Defense Secretary Pete Hegseth boasted last year that on his watch, the military would ignore the climate crisis, which the former Fox News host derided as “crap.” Unfortunately, he meant it: At Hegseth’s behest, the Pentagon scrapped several dozen research studies related to global warming and removed references to climate change from the 2025 National Security Strategy.
The trouble is, U.S. military officials can’t simply pretend that the effects of the climate crisis aren’t real simply to satisfy the secretary’s ideological crusade. To be effective, they have to deal with reality as it exists, not the one Hegseth imagines.
And so many military officials are, in fact, taking steps to prepare for the effects of the climate crisis, even as they avoid using the word “climate.”
Bloomberg reported, for example, on preparations underway at Florida’s Tyndall Air Force Base, which was severely damaged by a hurricane in 2018 and will soon be home to new facilities designed to anticipate sea-level rise as global temperatures continue to climb. It’s not the only effort of its kind. From the article:
[A]s Tyndall shows, the Defense Department is still engaged on one front of the climate fight: steeling its bases against the effects of a warming atmosphere, such as higher seas, fiercer storms and deadlier fires. A new flood wall is rising at the U.S. Naval Academy in Maryland; a low-lying Air Force runway is being elevated in Virginia; and projects are underway to reduce wildfire risk around various military sites in Hawaii.
Those involved in these projects can’t admit that they’re preparing for deteriorating climate conditions, so their official line is that they’re ensuring “resilience” and “readiness,” which are not words that trigger objections from the Republican administration.

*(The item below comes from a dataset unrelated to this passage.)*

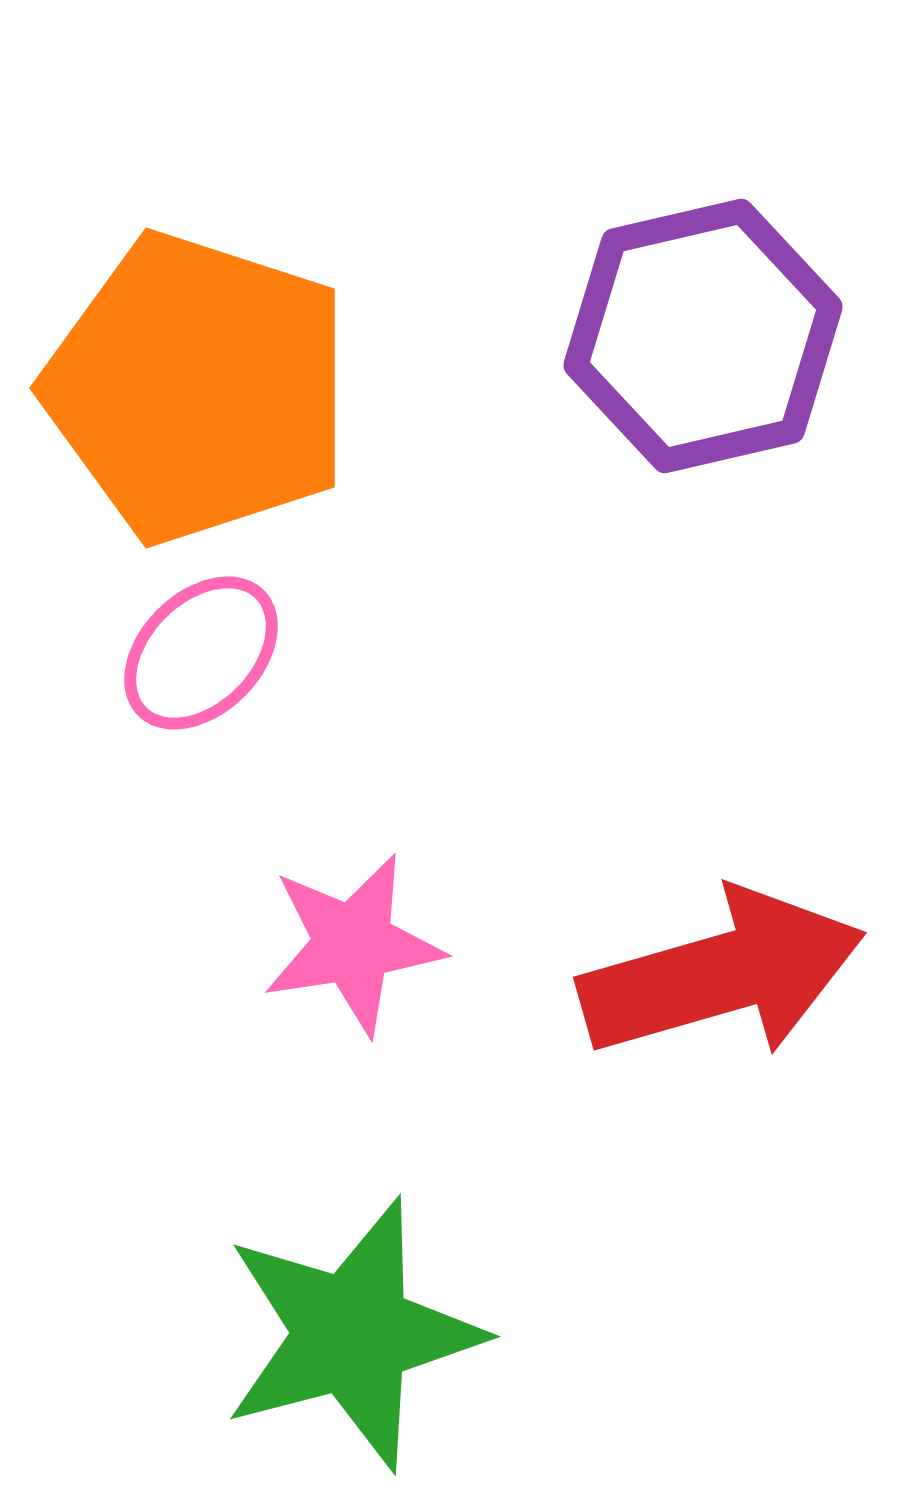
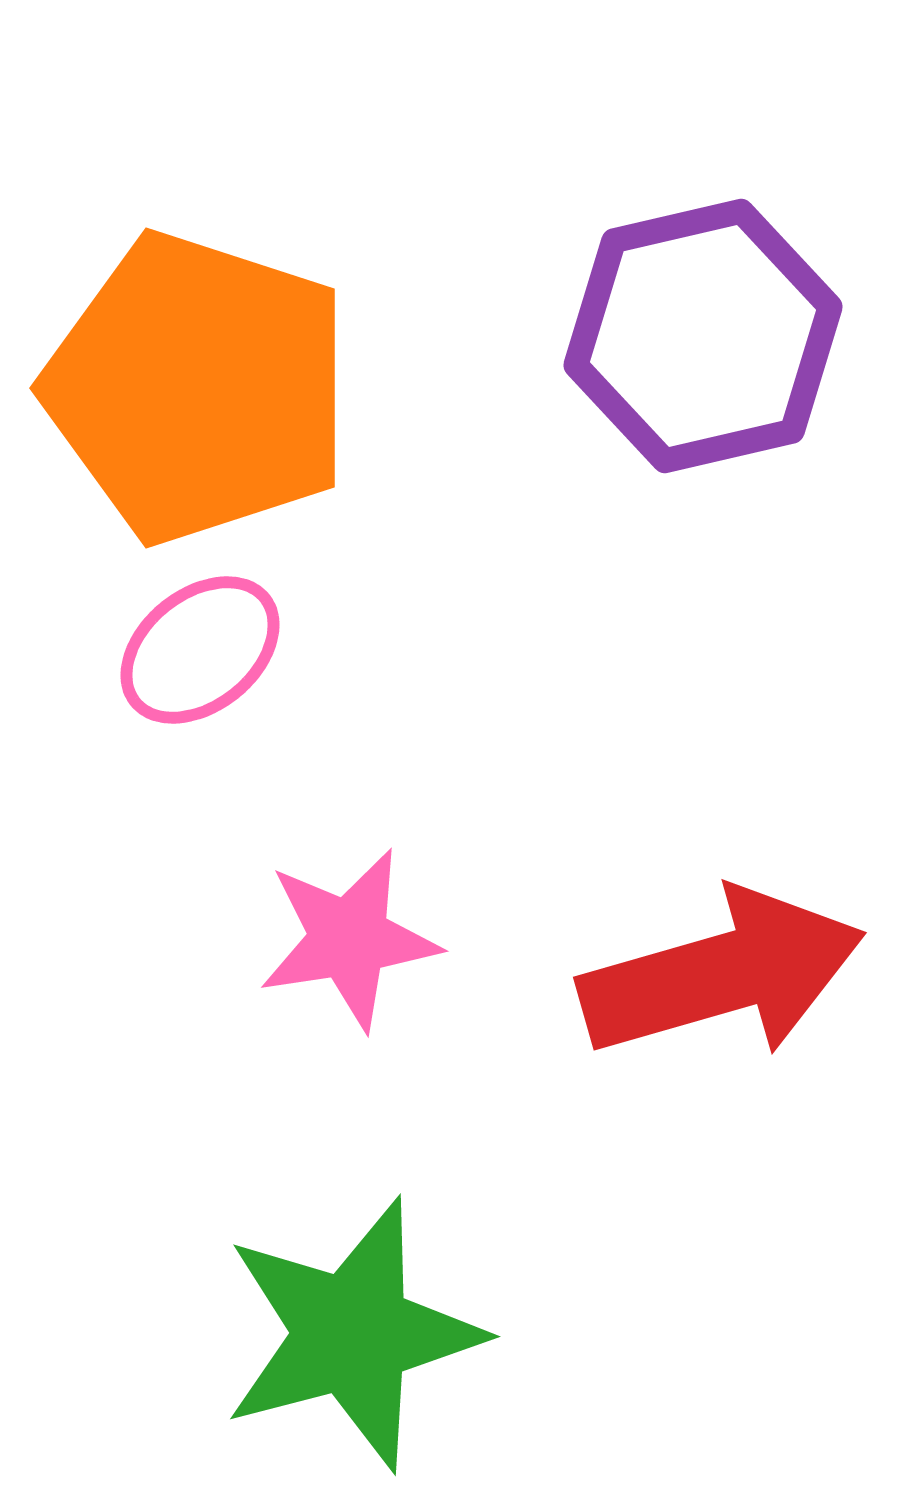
pink ellipse: moved 1 px left, 3 px up; rotated 6 degrees clockwise
pink star: moved 4 px left, 5 px up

John Conger, a past director of the nonprofit Center for Climate and Security and a senior Defense Department official during the Obama administration, told Bloomberg, “Ultimately, the military is a very pragmatic institution. It wants to maintain mission capability. Whether we’re going to call it ‘climate,’ not ‘climate,’ whatever — if I can’t get to the base because the road is flooded, that’s a problem.”
Political figures have the luxury of ignorance. Military leaders, however, tend to focus on solving problems, not scratching ideological itches.